外に出すことがないよう、美しい模様を描きながらも冷たく硬質な鉄柵で囲み、そこで与えられるのを待つだけの飼い殺しの生活が始まる。
プライドばかり高いヴァレール第二王子には屈辱の日々となり、何もしたくないエラには天国だろう。
それに対してヴァレール第二王子の苛立ちが頂点となって怒鳴りつけたとか。
自分に都合の悪い状態になったときのエラが何をするか、アシェットは把握できていたが、離宮の使用人達は大変だったはず。
まさか暖炉の中に隠れるなんて思わなかっただろうから。
それも、もはや使われることのない客室の暖炉で、ご丁寧に暗い色合いのカーテンを被って。
誰もが必死に探したが見つからず、男爵家に使者が駆け込んできたのも、暫く前の話になりつつある。
それ以来、あちらでも彼女は「灰かぶり」と呼ばれるようになったらしい。
リュシエンヌについては、王家からの書状に詳細は書かれてはいなかったが、口さがない者達によって噂が舞い込んでくる。
ヴァレール第二王子とリュシエンヌの婚約破棄については、今なお王家と公爵家が協議中とのことだ。
どちらも威信がかかっている以上、有責とされるのは避けたいところ。
プレスティ男爵家で働いていたメイドは、騎士に連れて行かれてすぐに全てを自供したと聞いている。
対してルシャンドラ公爵家は、メイドの虚言だと押し切ったそうだとか。
更には、公爵家の信頼を著しく損ねた娘など、早々に処刑するべきだと口にしたことで、その日のうちに数人の使用人が紹介状も持たずに辞めたことも耳にはしている。

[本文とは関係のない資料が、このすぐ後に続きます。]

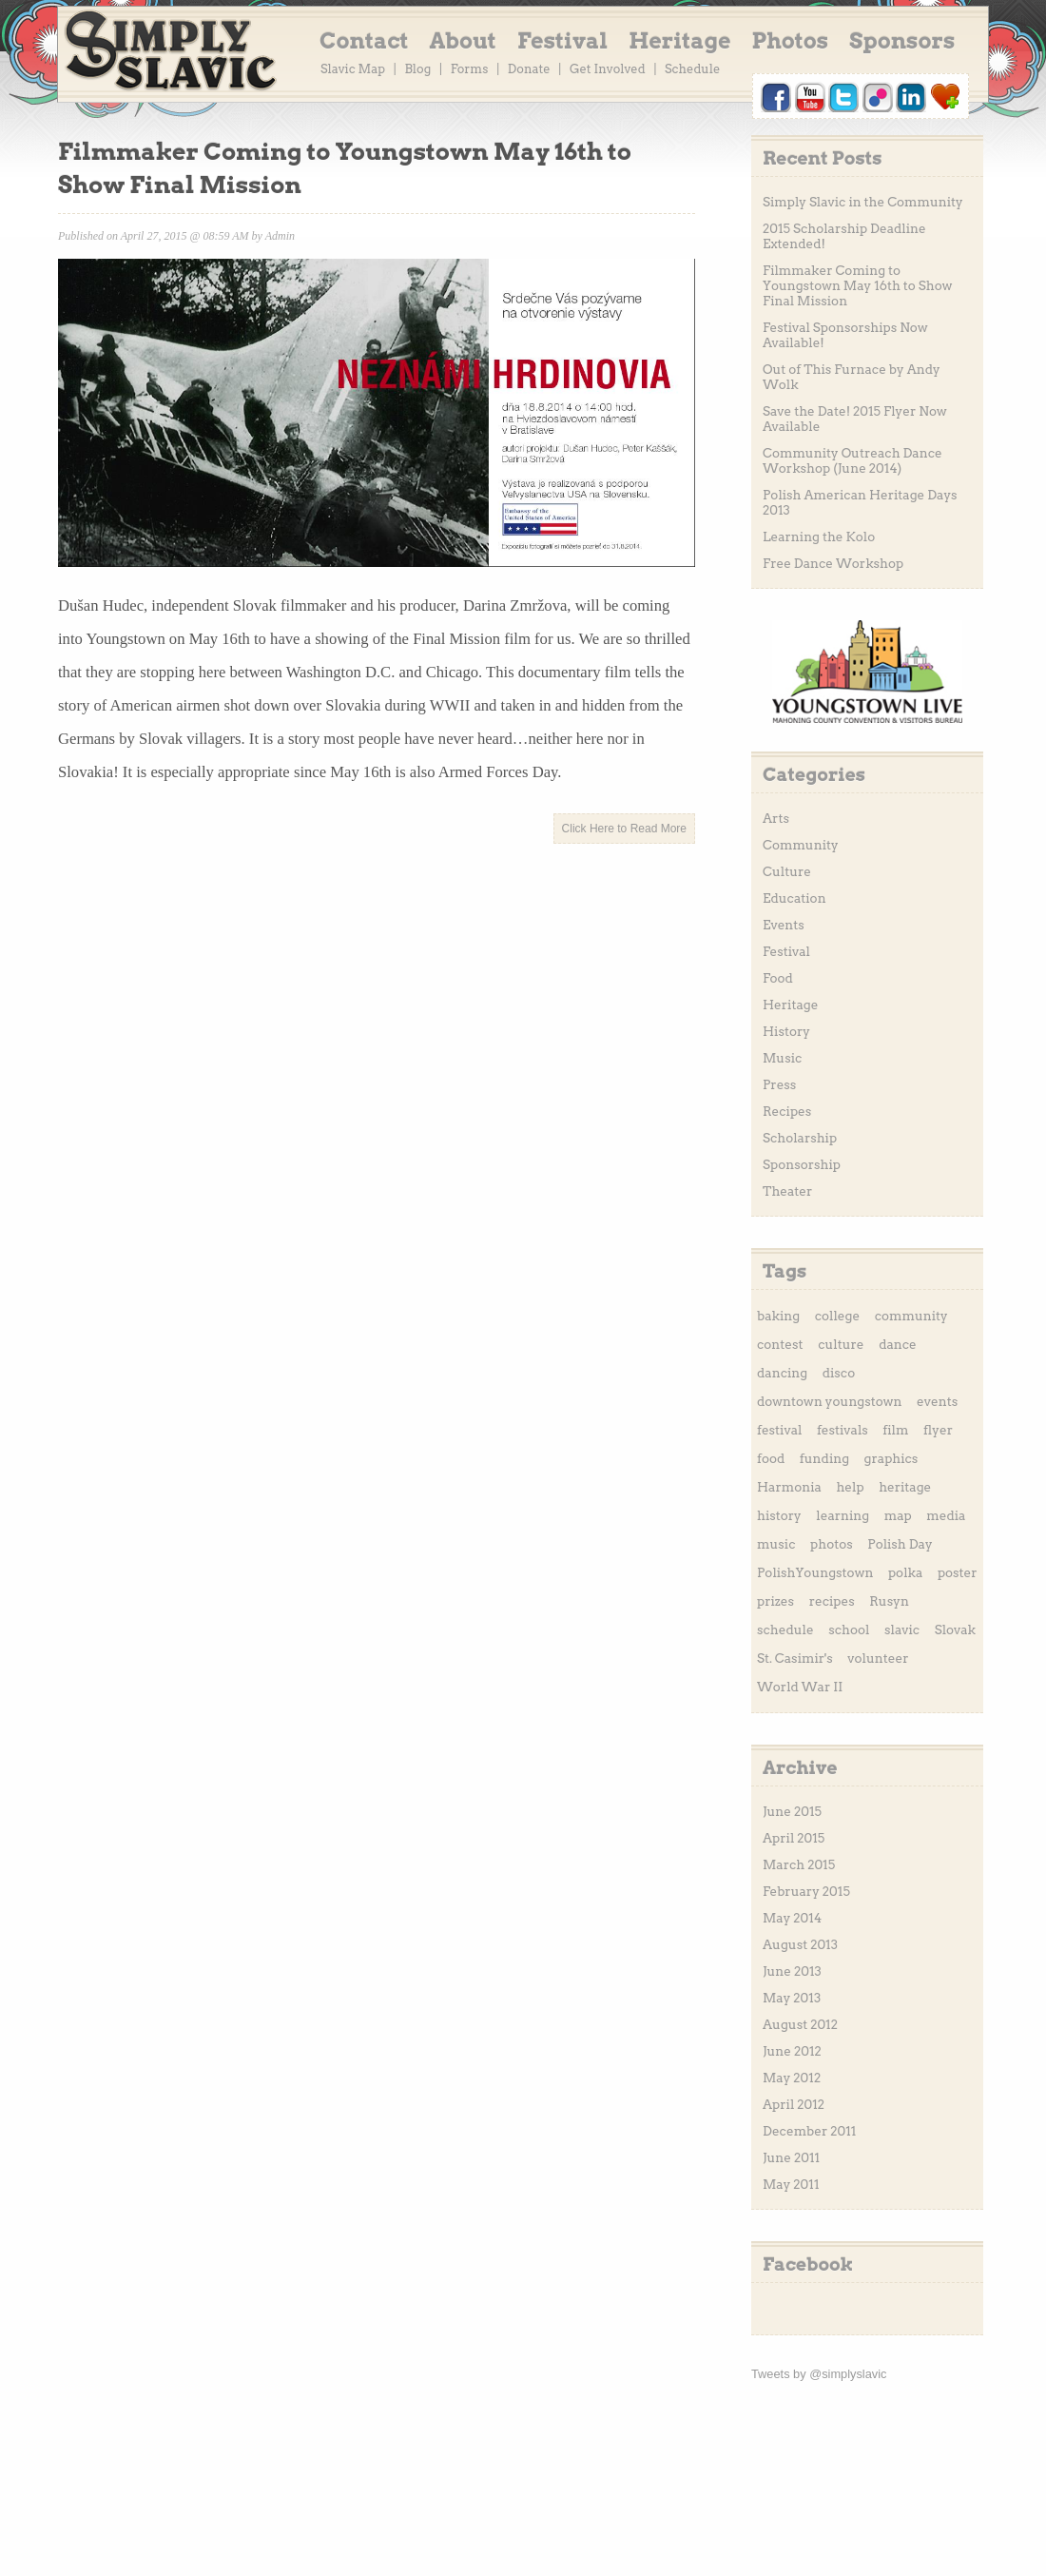 The image size is (1046, 2576). I want to click on Forms, so click(470, 69).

ちなみにプレスティ男爵家での責め苦など、実際のところはたいしたものではなかった。
が、公爵令嬢のお気に入りでチヤホヤされていたメイドからすれば、荒縄で縛られて、鼠捕りにかかった鼠を見せられながら罵られるのは堪えたのも当然のこと。
田舎育ちのアシェットからすれば、そう怯えることでもないが、都会育ちの女性には刺激が強かったはずだ。
もし、ルシャンドラ公爵家が婚約解消に持ち込めたとしても、向こう何世代かにおいて、王家がルシャンドラ公爵家と婚姻を結ぶことはないと思われる。
この一件でルシャンドラ公爵家が没落することはないが、リュシエンヌが新しい縁を結ぶのは難しくなった。
他家が慎重になるのも仕方のない話となってくる。
アシェットの元婚約者であったニコラ・ダマルタン伯爵令息とは、そもそも公爵家当主が婚約など口約束すらしていないと発言している。
リュシエンヌが自分なら上手くやれると、勝手に暴走した結果かもしれない。
それにしても、ここまで醜聞が広がってしまうと、暫くは公爵家主催によるお茶会や夜会の開催どころか、他家からの招待を受けることすらできないだろう。
それどころか、次期当主としての社交すら今のリュシエンヌでは難しい。
公爵家相手に誰も口にはしないだろうが、それでも密やかな声は社交界の隅々まで行き渡っている。
長らく貴族の最高位として生きてきた公爵夫妻と違い、まだ若いリュシエンヌが今の状況に耐えられるはずがない。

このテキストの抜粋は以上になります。